- Died: after 1095
- Noble family: Doukas (by marriage); Cometopuli (by birth);
- Spouse: Andronikos Doukas
- Issue Detail: Michael Doukas Constantine Doukas John Doukas (megas doux) Irene Doukaina
- Father: Troian of Bulgaria
- Mother: ... Aballantissa, daughter of Romanos Aballantes

= Maria of Bulgaria =

Byzantine noblewoman

Maria of Bulgaria (died 21 November, after 1095), known as Maria Doukaina (Μαρία Δούκαινα) in the Byzantine sources, was the wife of protovestiarios and domestikos ton scholon Andronikos Doukas and mother of Empress Irene Doukaina.

==Life==
Maria was a daughter of Troian of Bulgaria by an unnamed Byzantine Aballantissa noblewoman, daughter of Strategos Romanos Aballantes, descended from the families of Kontostephanos and Phokas, and thus a granddaughter of Ivan Vladislav and Maria, the last rulers of the First Bulgarian Empire.

Maria married Andronikos Doukas well before 1066. Her husband was a son of the Caesar John Doukas, a major power player in Byzantine politics of the era, and Eirene Pelagonitissa. He was also a nephew of Constantine X and first cousin of Michael VII.

Maria was endowed with an inheritance of vast land holdings around Lake Ohrid, and her considerable income was used to support her husband's lavish lifestyle and political ambitions. As the last descendants of the ruling family of Bulgaria, Maria and her daughters Irene and Anna, who married the first notable member of the Palaiologos family, carried not only immense wealth but also legitimisation of Byzantine authority over the Bulgarian population: her (and her daughters') prominent marriages are evidence for the eventual integration of the descendants of the Cometopuli dynasty into the court nobility in Constantinople. As mother of the Empress Irene Doukaina, Maria was a woman of some influence in the early years of the reign of Alexios I Komnenos, although she, as a widow, shunned the Imperial court and chose to live in her Lake Ohrid estate. Her granddaughter Anna Komnene praises her beauty and wisdom in the Alexiad.

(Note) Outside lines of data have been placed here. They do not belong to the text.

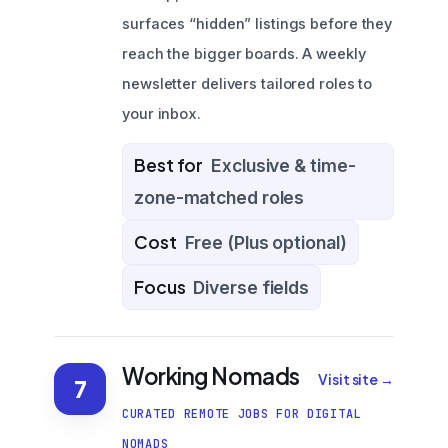
surfaces “hidden” listings before they
reach the bigger boards. A weekly
newsletter delivers tailored roles to
your inbox.
Best for
Exclusive & time-
zone-matched roles
Cost
Free (Plus optional)
Focus
Diverse fields
Working Nomads
Visit site →
7
CURATED REMOTE JOBS FOR DIGITAL
NOMADS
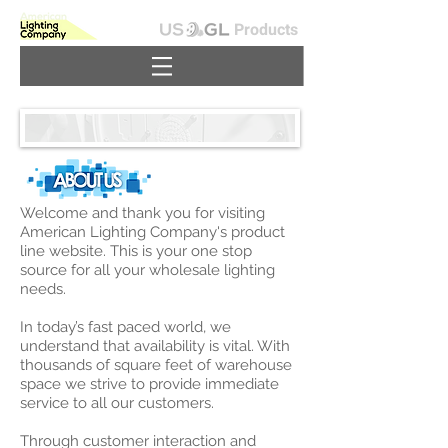
Products
Welcome and thank you for visiting
American Lighting Company's product
line website. This is your one stop
source for all your wholesale lighting
needs.
In today’s fast paced world, we
understand that availability is vital. With
thousands of square feet of warehouse
space we strive to provide immediate
service to all our customers.
Through customer interaction and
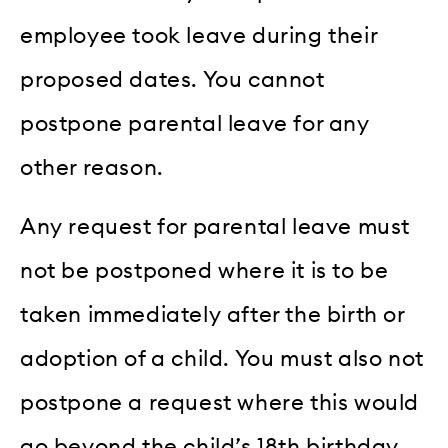
employee took leave during their
proposed dates. You cannot
postpone parental leave for any
other reason.
Any request for parental leave must
not be postponed where it is to be
taken immediately after the birth or
adoption of a child. You must also not
postpone a request where this would
go beyond the child’s 18th birthday,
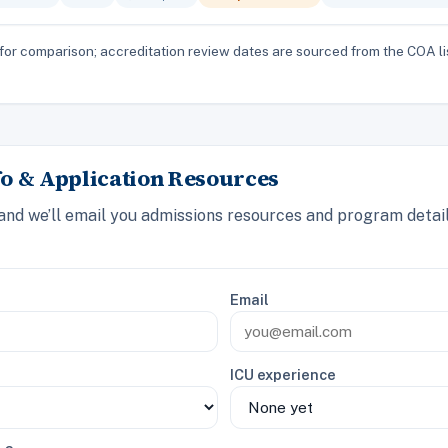
for comparison; accreditation review dates are sourced from the COA li
o & Application Resources
 and we’ll email you admissions resources and program detai
Email
ICU experience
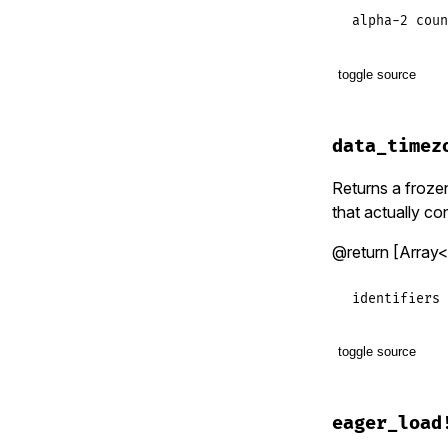
alpha-2 coun
toggle source
# File lib/t
def
country_
data_timez
raise_inva
end
Returns a frozen 
that actually con
@return [Array<S
identifiers 
toggle source
# File lib/t
def
data_tim
eager_load
raise_inva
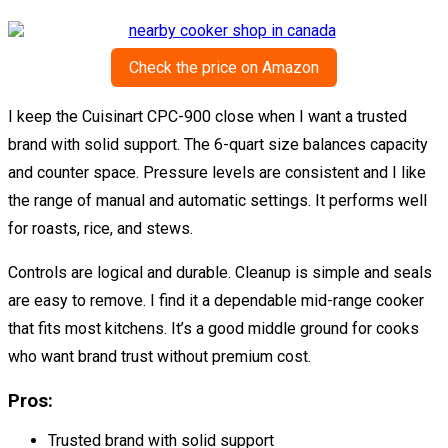
Check the price on Amazon
I keep the Cuisinart CPC-900 close when I want a trusted
brand with solid support. The 6-quart size balances capacity
and counter space. Pressure levels are consistent and I like
the range of manual and automatic settings. It performs well
for roasts, rice, and stews.
Controls are logical and durable. Cleanup is simple and seals
are easy to remove. I find it a dependable mid-range cooker
that fits most kitchens. It’s a good middle ground for cooks
who want brand trust without premium cost.
Pros:
Trusted brand with solid support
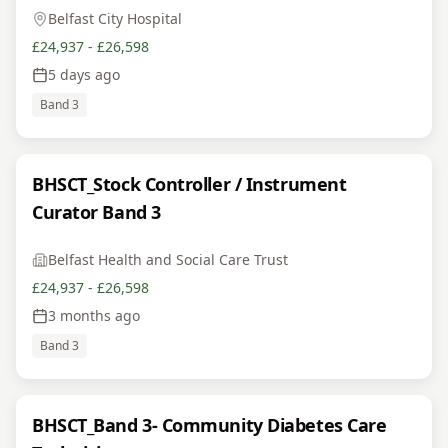
Belfast City Hospital
£24,937 - £26,598
5 days ago
Band 3
BHSCT_Stock Controller / Instrument
Curator Band 3
Belfast Health and Social Care Trust
£24,937 - £26,598
3 months ago
Band 3
BHSCT_Band 3- Community Diabetes Care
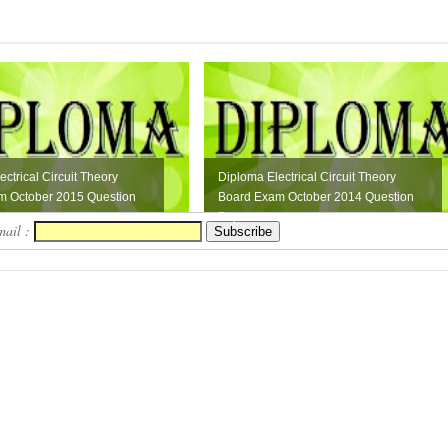
ctrical Circuit Theory
Diploma Electrical Circuit Theory
m October 2015 Question
Board Exam October 2014 Question
Paper
mail :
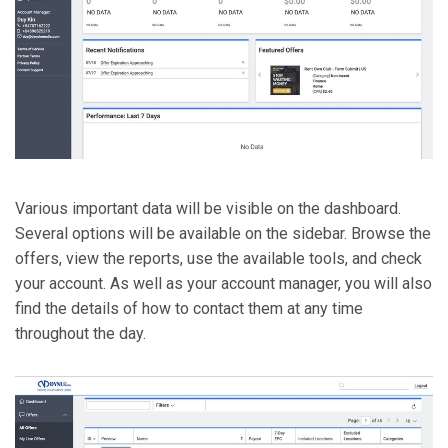
Various important data will be visible on the dashboard.
Several options will be available on the sidebar. Browse the
offers, view the reports, use the available tools, and check
your account. As well as your account manager, you will also
find the details of how to contact them at any time
throughout the day.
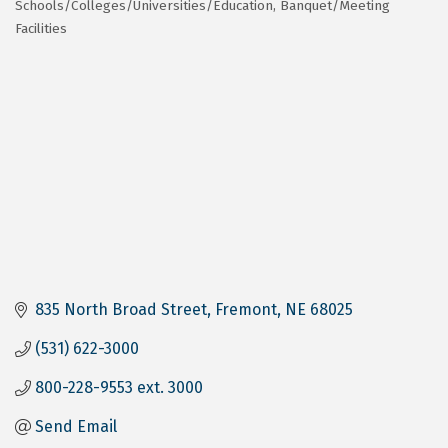
Schools/Colleges/Universities/Education
Banquet/Meeting
Categories
Facilities
835 North Broad Street
Fremont
NE
68025
(531) 622-3000
800-228-9553 ext. 3000
Send Email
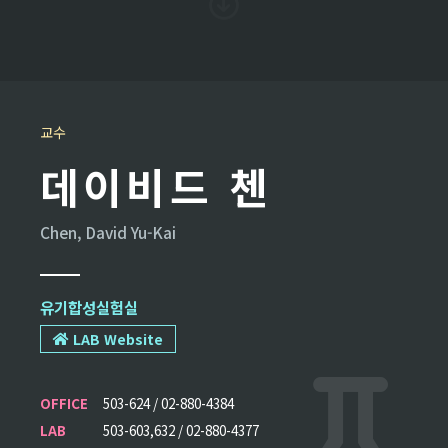
교수
데이비드 첸
Chen, David Yu-Kai
유기합성실험실
LAB Website
OFFICE
503-624 / 02-880-4384
LAB
503-603,632 / 02-880-4377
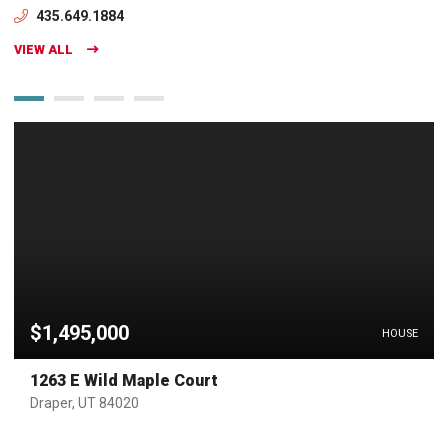
435.649.1884
VIEW ALL
$1,495,000
HOUSE
1263 E Wild Maple Court
Draper, UT 84020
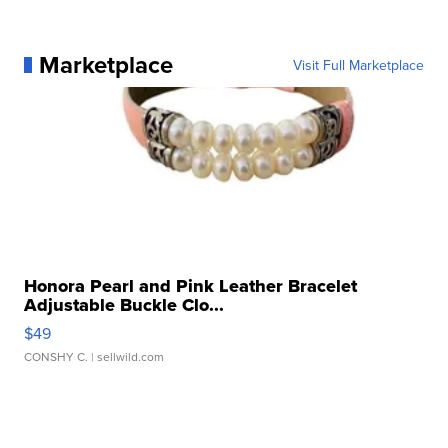
Marketplace
Visit Full Marketplace
Honora Pearl and Pink Leather Bracelet
Adjustable Buckle Clo...
$49
CONSHY C.
| sellwild.com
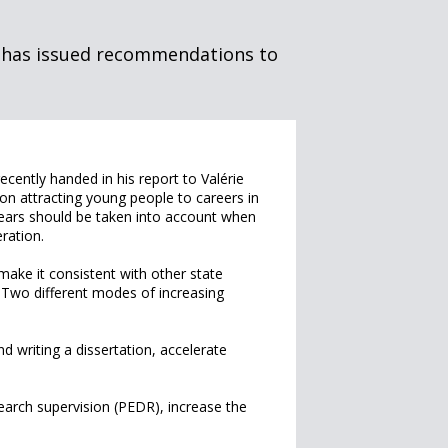
s has issued recommendations to
cently handed in his report to Valérie
on attracting young people to careers in
ears should be taken into account when
ration.
ake it consistent with other state
. Two different modes of increasing
d writing a dissertation, accelerate
earch supervision (PEDR), increase the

In 1077–1081, she extensively rebuilt and restored the Chora Church, to more or less its present shape.

==Family==
Maria of Bulgaria and Andronikos Doukas had seven children:
- Michael Doukas
- Constantine Doukas
- Stephen Doukas
- John Doukas
- Irene Doukaina, who married Emperor Alexios I Komnenos.
- Anna Doukaina, who married George Palaiologos
- Theodora Doukaina, a nun

==Sources==
- Kouroupou, Matoula (2005). "Commémoraisons des Comnènes dans le typikon liturgique du monastère du Christ Philanthrope (ms. Panaghia Kamariotissa 29)"
- Polemis, Demetrios I. (1968). "The Doukai: A Contribution to Byzantine Prosopography"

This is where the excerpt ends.